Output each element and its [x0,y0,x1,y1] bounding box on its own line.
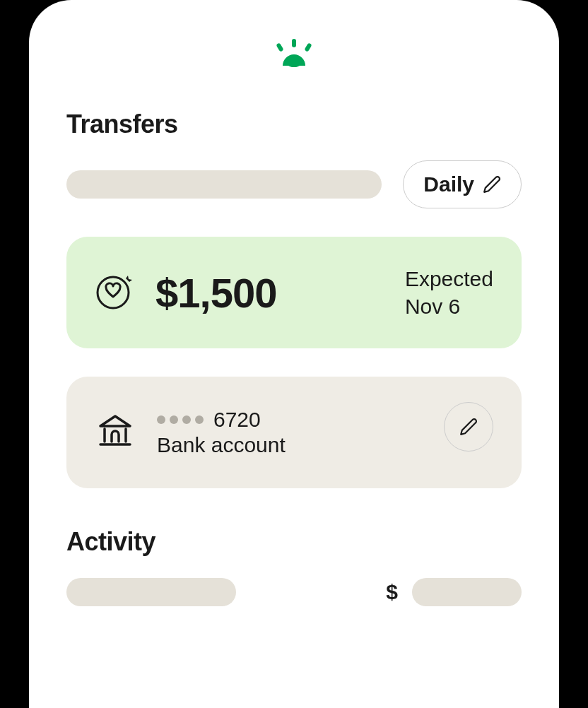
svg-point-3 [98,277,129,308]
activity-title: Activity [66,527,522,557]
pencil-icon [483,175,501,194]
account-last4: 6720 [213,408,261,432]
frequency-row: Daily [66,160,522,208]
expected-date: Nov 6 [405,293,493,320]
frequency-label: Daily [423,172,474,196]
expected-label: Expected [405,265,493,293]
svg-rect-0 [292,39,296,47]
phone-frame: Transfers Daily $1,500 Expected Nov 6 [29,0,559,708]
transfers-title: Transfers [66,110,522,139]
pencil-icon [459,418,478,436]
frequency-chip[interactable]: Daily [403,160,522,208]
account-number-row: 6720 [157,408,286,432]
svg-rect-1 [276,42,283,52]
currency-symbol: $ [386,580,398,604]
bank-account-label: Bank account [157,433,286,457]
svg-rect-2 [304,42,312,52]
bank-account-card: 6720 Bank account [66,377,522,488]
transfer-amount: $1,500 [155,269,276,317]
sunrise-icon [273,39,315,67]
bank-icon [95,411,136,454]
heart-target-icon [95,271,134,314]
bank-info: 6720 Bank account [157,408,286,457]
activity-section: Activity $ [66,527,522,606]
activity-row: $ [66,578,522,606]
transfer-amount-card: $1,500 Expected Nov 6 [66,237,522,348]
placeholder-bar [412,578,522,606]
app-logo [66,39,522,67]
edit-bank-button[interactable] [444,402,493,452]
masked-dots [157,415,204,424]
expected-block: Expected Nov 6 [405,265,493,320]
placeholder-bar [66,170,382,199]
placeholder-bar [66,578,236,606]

...

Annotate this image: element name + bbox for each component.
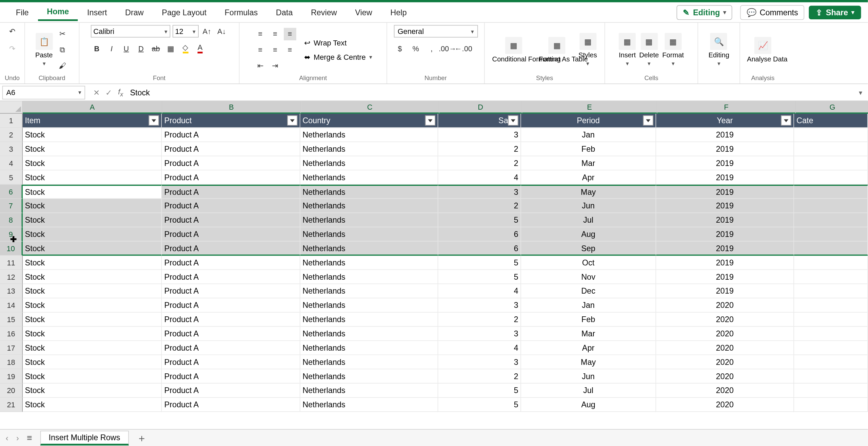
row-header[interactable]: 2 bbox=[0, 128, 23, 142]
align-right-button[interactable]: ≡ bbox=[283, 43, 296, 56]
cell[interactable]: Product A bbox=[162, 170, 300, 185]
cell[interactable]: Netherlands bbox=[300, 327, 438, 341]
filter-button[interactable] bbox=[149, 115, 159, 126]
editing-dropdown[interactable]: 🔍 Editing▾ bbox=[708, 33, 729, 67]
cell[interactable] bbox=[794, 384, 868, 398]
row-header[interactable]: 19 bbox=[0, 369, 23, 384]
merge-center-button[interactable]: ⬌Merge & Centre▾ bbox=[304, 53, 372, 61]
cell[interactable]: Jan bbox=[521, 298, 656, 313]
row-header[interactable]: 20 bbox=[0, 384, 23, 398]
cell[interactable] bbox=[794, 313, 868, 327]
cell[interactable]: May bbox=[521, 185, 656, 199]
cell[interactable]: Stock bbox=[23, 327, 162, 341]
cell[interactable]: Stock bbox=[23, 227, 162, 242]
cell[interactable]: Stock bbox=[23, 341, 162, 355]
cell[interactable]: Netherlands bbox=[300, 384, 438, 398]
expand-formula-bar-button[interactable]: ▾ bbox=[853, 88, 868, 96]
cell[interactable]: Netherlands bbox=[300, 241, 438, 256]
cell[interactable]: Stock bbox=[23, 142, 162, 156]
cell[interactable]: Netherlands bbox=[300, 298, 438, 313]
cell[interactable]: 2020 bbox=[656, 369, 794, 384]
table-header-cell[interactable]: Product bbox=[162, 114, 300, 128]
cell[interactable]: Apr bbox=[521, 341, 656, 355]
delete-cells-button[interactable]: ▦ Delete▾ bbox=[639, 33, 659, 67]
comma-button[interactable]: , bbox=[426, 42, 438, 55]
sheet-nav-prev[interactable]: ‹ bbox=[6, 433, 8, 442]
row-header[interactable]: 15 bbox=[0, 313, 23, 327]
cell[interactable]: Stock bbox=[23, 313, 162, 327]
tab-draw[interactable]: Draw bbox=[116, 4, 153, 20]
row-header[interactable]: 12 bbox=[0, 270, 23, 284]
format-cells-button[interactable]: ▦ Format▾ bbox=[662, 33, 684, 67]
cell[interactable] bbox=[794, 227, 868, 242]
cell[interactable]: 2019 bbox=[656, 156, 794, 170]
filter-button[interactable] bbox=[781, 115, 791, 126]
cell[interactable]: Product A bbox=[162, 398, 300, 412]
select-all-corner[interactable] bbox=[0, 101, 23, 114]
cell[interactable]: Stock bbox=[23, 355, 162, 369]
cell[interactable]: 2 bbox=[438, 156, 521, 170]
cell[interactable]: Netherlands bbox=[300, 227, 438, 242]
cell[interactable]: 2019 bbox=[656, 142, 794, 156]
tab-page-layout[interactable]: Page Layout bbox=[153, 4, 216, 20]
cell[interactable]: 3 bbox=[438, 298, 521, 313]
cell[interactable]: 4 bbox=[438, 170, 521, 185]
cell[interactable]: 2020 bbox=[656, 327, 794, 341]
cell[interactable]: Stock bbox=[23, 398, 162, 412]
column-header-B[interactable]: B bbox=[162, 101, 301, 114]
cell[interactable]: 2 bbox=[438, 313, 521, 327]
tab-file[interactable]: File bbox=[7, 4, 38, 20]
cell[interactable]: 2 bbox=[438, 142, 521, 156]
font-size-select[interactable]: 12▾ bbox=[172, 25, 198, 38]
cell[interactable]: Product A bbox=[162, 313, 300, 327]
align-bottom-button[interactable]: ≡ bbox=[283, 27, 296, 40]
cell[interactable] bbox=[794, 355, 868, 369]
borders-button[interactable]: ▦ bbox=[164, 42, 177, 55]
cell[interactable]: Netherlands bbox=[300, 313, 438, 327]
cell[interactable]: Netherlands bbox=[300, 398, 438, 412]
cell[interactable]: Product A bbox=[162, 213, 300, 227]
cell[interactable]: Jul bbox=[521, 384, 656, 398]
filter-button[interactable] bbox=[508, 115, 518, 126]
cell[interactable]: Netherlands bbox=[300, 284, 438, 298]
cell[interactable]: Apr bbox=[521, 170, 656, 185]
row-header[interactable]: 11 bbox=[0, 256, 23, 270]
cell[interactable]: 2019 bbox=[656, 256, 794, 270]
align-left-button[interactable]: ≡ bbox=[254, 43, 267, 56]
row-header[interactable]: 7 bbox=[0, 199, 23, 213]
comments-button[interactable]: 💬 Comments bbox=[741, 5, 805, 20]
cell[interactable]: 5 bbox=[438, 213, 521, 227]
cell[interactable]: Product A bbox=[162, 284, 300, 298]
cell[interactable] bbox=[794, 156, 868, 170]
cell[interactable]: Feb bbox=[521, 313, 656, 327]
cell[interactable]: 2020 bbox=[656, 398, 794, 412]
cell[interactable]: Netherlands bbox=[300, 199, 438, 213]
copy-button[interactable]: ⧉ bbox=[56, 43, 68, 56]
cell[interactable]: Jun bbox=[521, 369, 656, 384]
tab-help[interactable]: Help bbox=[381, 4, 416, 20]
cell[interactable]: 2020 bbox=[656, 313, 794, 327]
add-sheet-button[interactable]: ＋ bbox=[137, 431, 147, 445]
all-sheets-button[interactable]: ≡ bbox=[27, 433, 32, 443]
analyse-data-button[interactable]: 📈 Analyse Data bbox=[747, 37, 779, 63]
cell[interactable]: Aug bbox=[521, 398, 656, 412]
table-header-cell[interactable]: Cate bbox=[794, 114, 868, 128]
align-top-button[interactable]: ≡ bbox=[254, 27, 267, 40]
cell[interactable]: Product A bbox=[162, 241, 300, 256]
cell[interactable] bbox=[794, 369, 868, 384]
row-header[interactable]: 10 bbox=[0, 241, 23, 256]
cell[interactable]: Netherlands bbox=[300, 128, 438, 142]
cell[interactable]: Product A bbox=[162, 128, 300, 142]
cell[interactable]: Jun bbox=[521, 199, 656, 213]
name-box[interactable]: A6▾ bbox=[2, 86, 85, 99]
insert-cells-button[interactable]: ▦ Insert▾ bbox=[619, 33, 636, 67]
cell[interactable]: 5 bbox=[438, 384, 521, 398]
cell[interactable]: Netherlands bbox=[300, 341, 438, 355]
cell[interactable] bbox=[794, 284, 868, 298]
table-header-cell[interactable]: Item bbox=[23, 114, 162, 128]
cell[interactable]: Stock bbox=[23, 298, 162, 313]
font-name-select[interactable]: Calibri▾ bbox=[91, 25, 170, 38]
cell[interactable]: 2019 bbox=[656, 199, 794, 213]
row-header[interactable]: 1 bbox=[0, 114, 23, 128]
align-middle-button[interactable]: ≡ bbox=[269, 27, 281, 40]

• _PROMPT_:
Work out how many lines of the data above contain the string "Daily" and give the number alone.

• _OUTPUT FOR THIS TASK_:
4